藍鳳給小哥哥一個疑問的眼神,從何說起?
“她頭發都打卷了,多難梳啊。”藍小哥哥很是感歎。
藍鳳差點岔氣,她家小哥哥怎麼能如此優秀。“人家故意燙的,設計的發型。”
“拿啥燙?燒火棍麼。”藍小哥哥從來不關注這個,之前鳳爹說的時候,他都跑去看連環畫了,現在鬨笑話了。
藍鳳捂著肚子,她到被小哥哥逗死,“燒火棍能點頭,還燙頭。人家用專門的燙頭工具啊,就像我們剪頭用剪子一樣。”

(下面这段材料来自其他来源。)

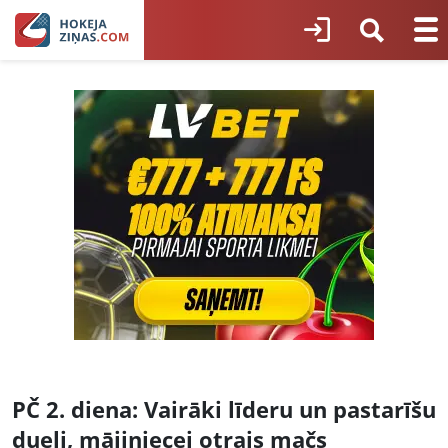
PČ 2. diena: Vairāki līderu un pastarīšu
dueļi, mājiniecei otrais mačs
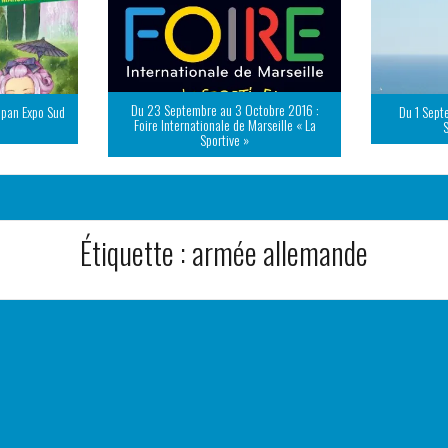
Du 23 Septembre au 3 Octobre 2016 :
apan Expo Sud
Du 1 Sept
Foire Internationale de Marseille « La
Sportive »
Étiquette :
armée allemande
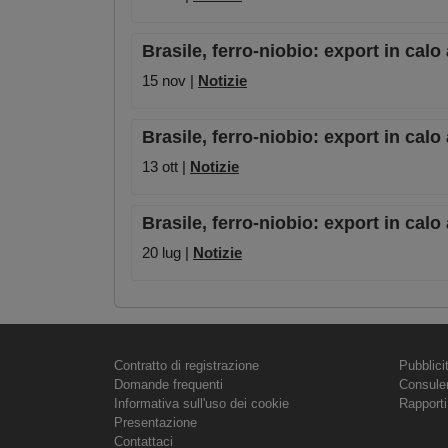
Brasile, ferro-niobio: export in calo
15 nov |
Notizie
Brasile, ferro-niobio: export in calo
13 ott |
Notizie
Brasile, ferro-niobio: export in calo
20 lug |
Notizie
Contratto di registrazione
Pubblici
Domande frequenti
Consule
Informativa sull'uso dei cookie
Rapporti
Presentazione
Contattaci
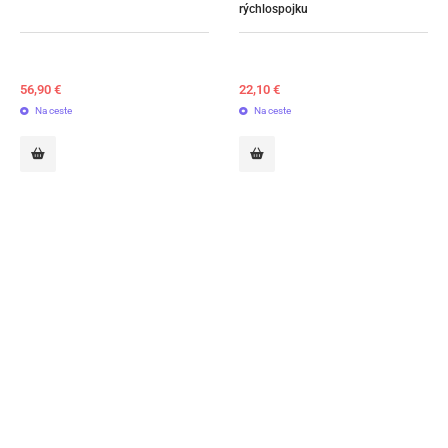
rýchlospojku
56,90
€
22,10
€
Na ceste
Na ceste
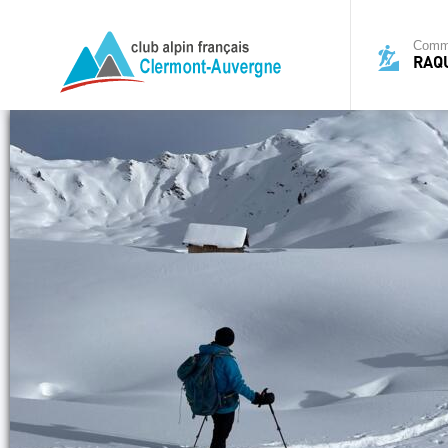
Commi
RAQ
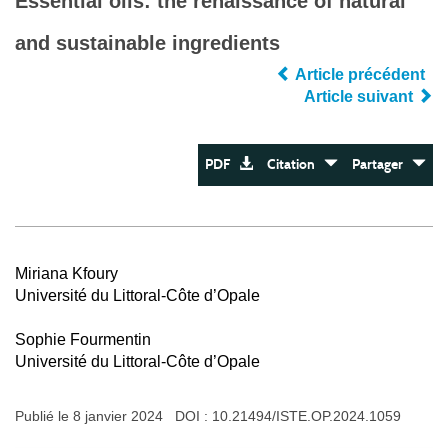
Essential oils: the renaissance of natural
and sustainable ingredients
Article précédent
Article suivant
PDF
Citation
Partager
Miriana Kfoury
Université du Littoral-Côte d’Opale
Sophie Fourmentin
Université du Littoral-Côte d’Opale
Publié le 8 janvier 2024 DOI :
10.21494/ISTE.OP.2024.1059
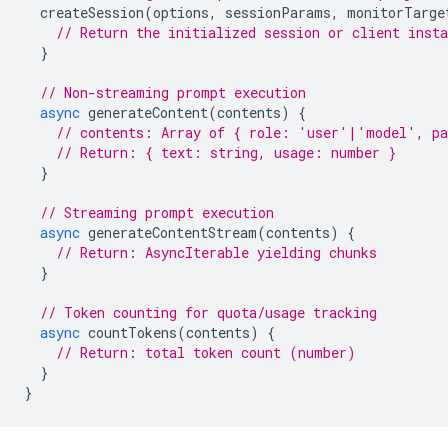
createSession
(
options
,
sessionParams
,
monitorTarge
// Return the initialized session or client insta
}
// Non-streaming prompt execution
async
generateContent
(
contents
)
{
// contents: Array of { role: 'user'|'model', pa
// Return: { text: string, usage: number }
}
// Streaming prompt execution
async
generateContentStream
(
contents
)
{
// Return: AsyncIterable yielding chunks
}
// Token counting for quota/usage tracking
async
countTokens
(
contents
)
{
// Return: total token count (number)
}
}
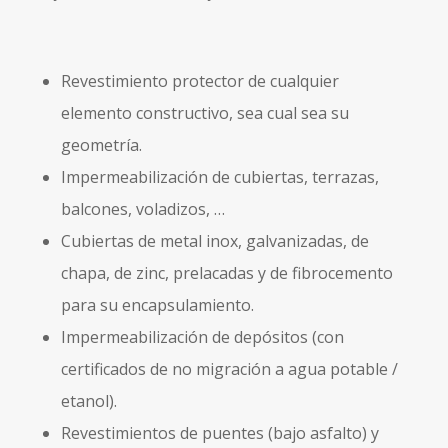
Revestimiento protector de cualquier
elemento constructivo, sea cual sea su
geometría.
Impermeabilización de cubiertas, terrazas,
balcones, voladizos, …
Cubiertas de metal inox, galvanizadas, de
chapa, de zinc, prelacadas y de fibrocemento
para su encapsulamiento.
Impermeabilización de depósitos (con
certificados de no migración a agua potable /
etanol).
Revestimientos de puentes (bajo asfalto) y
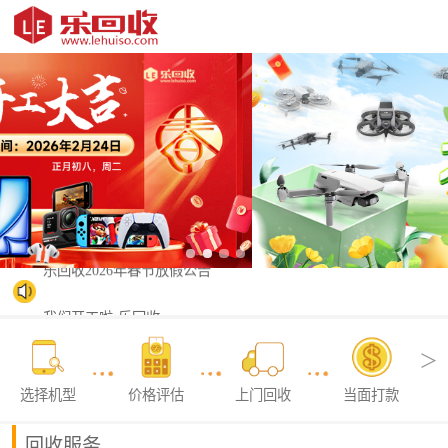
乐回收2026年春节放假公告
我们开工啦-乐回收
＞
选择机型
价格评估
上门回收
当面打款
回收服务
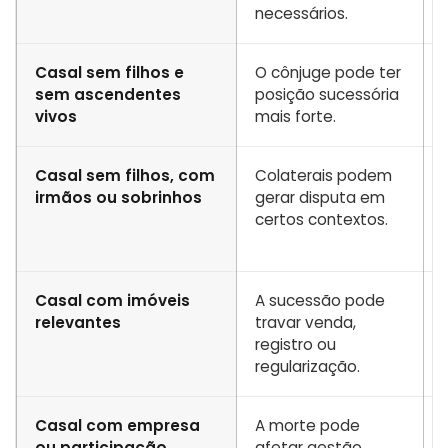
necessários.
Casal sem filhos e
O cônjuge pode ter
sem ascendentes
posição sucessória
vivos
mais forte.
Casal sem filhos, com
Colaterais podem
irmãos ou sobrinhos
gerar disputa em
certos contextos.
Casal com imóveis
A sucessão pode
relevantes
travar venda,
registro ou
regularização.
Casal com empresa
A morte pode
ou participação
afetar gestão,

是的,她們家沒有剪頭票,這麼多年剪頭都是她娘直接上,前兩年還是和彆人借剪刀,現在家裡已經有了。
是她爹在縣供銷社買的。
藍小哥哥撓頭,“不好看,不如咱娘大辮子好看。”
“對對!咱娘最好看。”藍鳳附和。
“妹妹,你和娘可彆燙。”藍小哥哥還挺管事。
“你以為想燙就能燙呢。”藍鳳覺得剪頭還要票,燙頭肯定也要的。
其實燙頭比她想的還麻煩,居然要開介紹信。
兩人把兩條主街道逛完,就準備回家了。
也沒帶吃的,又沒票去吃國營飯店,所以還是消停回家吧。
藍家小院已經大變樣了,兩顆果樹都長有成人高了,去年開了零星的花,沒怎麼掛果,今年長勢很不錯。
杏樹已經掛滿了小青杏,不愧是新品種,個頭真的不小。
棗樹還在開花呢,密密麻麻的,到時候結果也少不了。
院子裡種的是蔬菜,六月份了很多蔬菜都開花了。
一些綠葉菜也都能吃了。
鳳爹沒把院子也種地瓜,種蔬菜除了自家吃,其實也是為了送禮。
不過現在最受歡迎的還是那片草莓地,現在正是下果子的時候。
說起草莓來也是一段辛酸史,鳳爹剛把草莓拿回來交給她的時候,她還信心滿滿的。
當年草莓就竄了不少根,可是到了冬天的時候,即使又是稻草又是麥稈的,草莓還是受了凍傷了。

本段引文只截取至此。